Der Süden von Vietnam

Um ein bisschen Urlaubsfeeling zu bekommen machen wir uns auf den Weg nach Mui Né. In der Hoffnung auf besseres Wetter und ein paar schöne Strandtage nehmen wir den Bus, der uns in 19 Stunden von Hoi An nach Mui Né bringt.

Mui Né

Wir haben ein schönes Hostel mit Pool und sind ziemlich froh darüber, denn allzu viel gibt es in Mui Né nicht zu sehen und die Stadt (oder eher das Dorf) ist uns weniger sympathisch. Wir verbringen also 3 Tage im Hostel und genießen die Sonne, die wir nach fast 2 Wochen mal wieder zu sehen bekommen! Wunderbar.

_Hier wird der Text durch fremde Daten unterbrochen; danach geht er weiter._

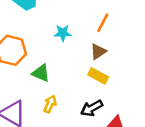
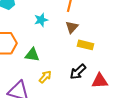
yellow rectangle: (98, 76) -> (85, 45), moved
yellow arrow: (50, 104) -> (45, 77), turned 32

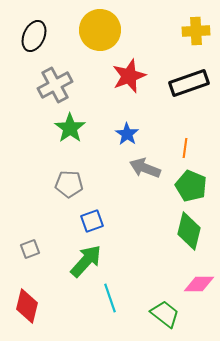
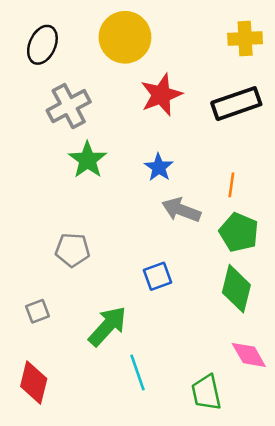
gray pentagon: (69, 184) -> (72, 250), moved
blue square: (92, 221) -> (158, 276), moved
pink diamond: (199, 284) -> (249, 355), turned 60
green trapezoid: (165, 314) -> (206, 392), turned -140

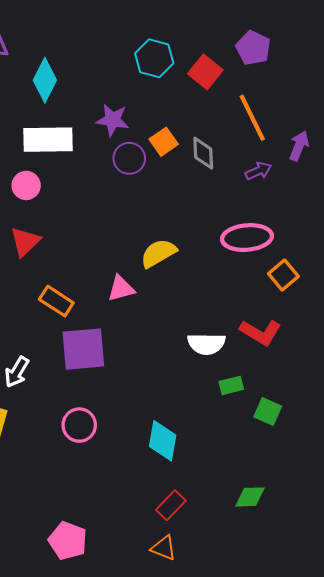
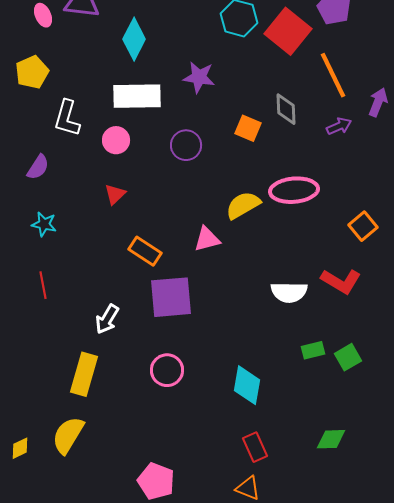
red square: (205, 72) -> (288, 31), size x1.4
orange square: (164, 142) -> (248, 128), moved, turned -32
purple circle: (129, 158) -> (186, 145), moved
pink ellipse: (247, 238) -> (294, 190), moved
red triangle: (25, 242) -> (115, 194), size x0.7
green rectangle: (231, 385) -> (313, 350), moved
green square: (268, 412) -> (348, 357), turned 36
red rectangle: (171, 505) -> (255, 447), turned -68

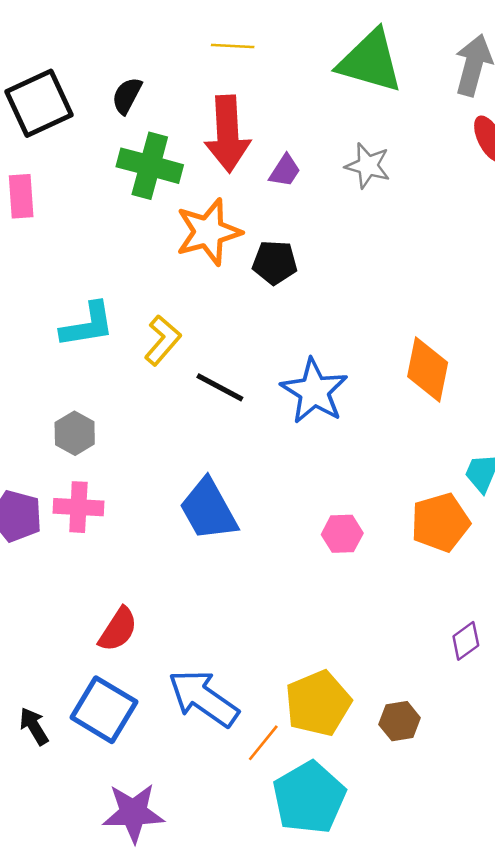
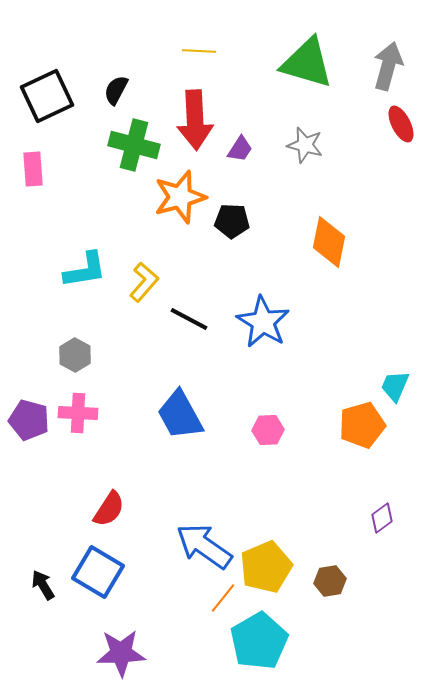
orange diamond: (428, 370) -> (329, 242), moved
pink hexagon: (342, 534) -> (268, 430), moved
blue arrow: (203, 698) -> (204, 546), moved

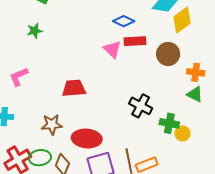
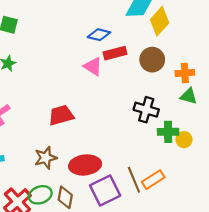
black cross: (141, 106) -> (146, 110), moved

Wer etwas mehr sehen möchte, der kann zum Fairy View gehen. Das ist ein rot gefärbter Fluss in der Nähe von ein paar Sanddünen. Da wir die höchsten und schönsten Dünen sicherlich in Namibia sehen durften, entscheiden wir uns dafür, nicht hierher zu gehen. Also, wir haben wirklich nur wenig gesehen. Auch der Strand und das Meer waren eine schöne Abwechslung, aber nichts besonderes. Hier haben wir diesen kleinen Freund im Gras entdeckt.

Unabhängig davon sehen wir hier so viele russische Touristen wie sonst nirgends! Die Infotafeln und Hinweisschilder gibt es in zwei Sprachen – vietnamesisch und russisch. Das Essen im Hostel allerdings war richtig gut 🙂

Nach Mui Né geht es für uns weiter ins ehemalige Sai Gon.

Sai Gon

Die Stadt ist riesig und als wir am Abend mit dem Bus ankommen ist es ziemlich heiß und schwül. Was für ein Zufall, dass wir uns gerade an diesem Tag vornehmen, ein Hostel mal direkt vor Ort zu suchen. Normalerweise buchen wir immer alles ein bis zwei Tage zuvor. Die Suche ist also dementsprechend kräfteraubend und wir entschließen uns relativ schnell, ein Hotel zu nehmen, das direkt an der Partymeile liegt. Egal, hauptsache Rucksäcke runter und erstmal duschen.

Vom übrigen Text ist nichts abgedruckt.